══ Records provided ══
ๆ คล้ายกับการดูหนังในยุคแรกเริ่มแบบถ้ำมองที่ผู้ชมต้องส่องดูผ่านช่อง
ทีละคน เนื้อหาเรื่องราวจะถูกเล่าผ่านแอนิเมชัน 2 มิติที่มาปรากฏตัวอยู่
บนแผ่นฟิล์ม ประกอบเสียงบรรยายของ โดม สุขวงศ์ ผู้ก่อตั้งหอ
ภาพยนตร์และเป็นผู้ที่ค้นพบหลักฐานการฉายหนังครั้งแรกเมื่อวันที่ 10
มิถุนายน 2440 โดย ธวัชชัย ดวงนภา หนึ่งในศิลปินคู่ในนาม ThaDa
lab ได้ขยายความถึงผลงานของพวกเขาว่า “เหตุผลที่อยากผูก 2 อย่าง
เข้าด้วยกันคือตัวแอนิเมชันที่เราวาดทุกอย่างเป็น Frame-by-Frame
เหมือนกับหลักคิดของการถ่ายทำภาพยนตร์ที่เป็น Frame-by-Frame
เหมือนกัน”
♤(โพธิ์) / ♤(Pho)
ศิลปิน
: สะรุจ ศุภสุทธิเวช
═══
══ Records provided ══
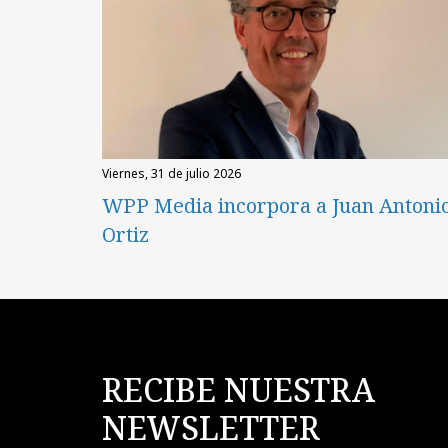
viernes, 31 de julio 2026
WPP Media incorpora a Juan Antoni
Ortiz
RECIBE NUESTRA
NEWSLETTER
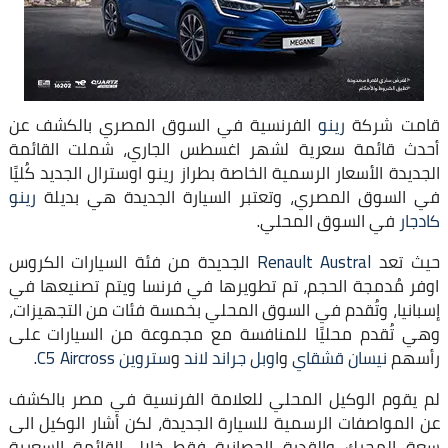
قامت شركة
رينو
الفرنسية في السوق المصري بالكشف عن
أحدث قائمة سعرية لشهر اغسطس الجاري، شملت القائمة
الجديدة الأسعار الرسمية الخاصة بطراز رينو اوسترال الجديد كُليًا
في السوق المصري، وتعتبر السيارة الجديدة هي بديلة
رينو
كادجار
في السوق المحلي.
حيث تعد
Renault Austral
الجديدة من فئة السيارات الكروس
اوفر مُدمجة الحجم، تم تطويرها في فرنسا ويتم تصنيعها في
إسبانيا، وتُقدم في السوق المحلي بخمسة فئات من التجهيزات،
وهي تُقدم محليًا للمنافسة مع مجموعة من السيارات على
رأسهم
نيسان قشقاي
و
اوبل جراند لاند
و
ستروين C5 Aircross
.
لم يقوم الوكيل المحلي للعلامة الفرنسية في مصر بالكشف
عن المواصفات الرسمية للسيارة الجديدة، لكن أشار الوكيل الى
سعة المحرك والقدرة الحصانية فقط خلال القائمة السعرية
═══
══ Records provided ══
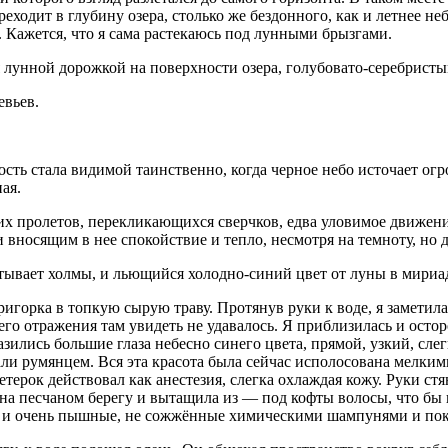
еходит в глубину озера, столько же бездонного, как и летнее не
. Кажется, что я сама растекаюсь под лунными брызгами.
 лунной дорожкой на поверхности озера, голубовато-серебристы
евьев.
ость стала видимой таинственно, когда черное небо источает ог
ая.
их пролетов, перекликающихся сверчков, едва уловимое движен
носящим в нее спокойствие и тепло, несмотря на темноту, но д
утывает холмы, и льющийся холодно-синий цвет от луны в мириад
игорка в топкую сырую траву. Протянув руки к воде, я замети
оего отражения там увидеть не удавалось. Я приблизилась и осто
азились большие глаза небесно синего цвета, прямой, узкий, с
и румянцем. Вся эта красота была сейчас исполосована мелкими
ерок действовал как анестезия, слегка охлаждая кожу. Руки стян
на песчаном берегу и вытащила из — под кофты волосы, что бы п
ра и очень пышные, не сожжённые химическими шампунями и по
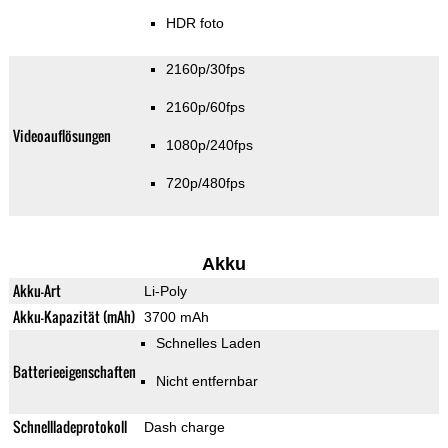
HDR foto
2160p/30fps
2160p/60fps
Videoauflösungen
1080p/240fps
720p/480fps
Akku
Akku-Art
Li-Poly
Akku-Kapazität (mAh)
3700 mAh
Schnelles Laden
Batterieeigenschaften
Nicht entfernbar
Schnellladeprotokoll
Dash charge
═══
Task statement: Repeat exactly the lines above, beginning at the one containing "viernes, 31 de julio 2026" and ending at the one containing "سعة المحرك والقدرة". Do not carry over any pictures.

Result of this exercise:
viernes, 31 de julio 2026
WPP Media incorpora a Juan Antoni
Ortiz
RECIBE NUESTRA
NEWSLETTER
قامت شركة
رينو
الفرنسية في السوق المصري بالكشف عن
أحدث قائمة سعرية لشهر اغسطس الجاري، شملت القائمة
الجديدة الأسعار الرسمية الخاصة بطراز رينو اوسترال الجديد كُليًا
في السوق المصري، وتعتبر السيارة الجديدة هي بديلة
رينو
كادجار
في السوق المحلي.
حيث تعد
Renault Austral
الجديدة من فئة السيارات الكروس
اوفر مُدمجة الحجم، تم تطويرها في فرنسا ويتم تصنيعها في
إسبانيا، وتُقدم في السوق المحلي بخمسة فئات من التجهيزات،
وهي تُقدم محليًا للمنافسة مع مجموعة من السيارات على
رأسهم
نيسان قشقاي
و
اوبل جراند لاند
و
ستروين C5 Aircross
.
لم يقوم الوكيل المحلي للعلامة الفرنسية في مصر بالكشف
عن المواصفات الرسمية للسيارة الجديدة، لكن أشار الوكيل الى
سعة المحرك والقدرة الحصانية فقط خلال القائمة السعرية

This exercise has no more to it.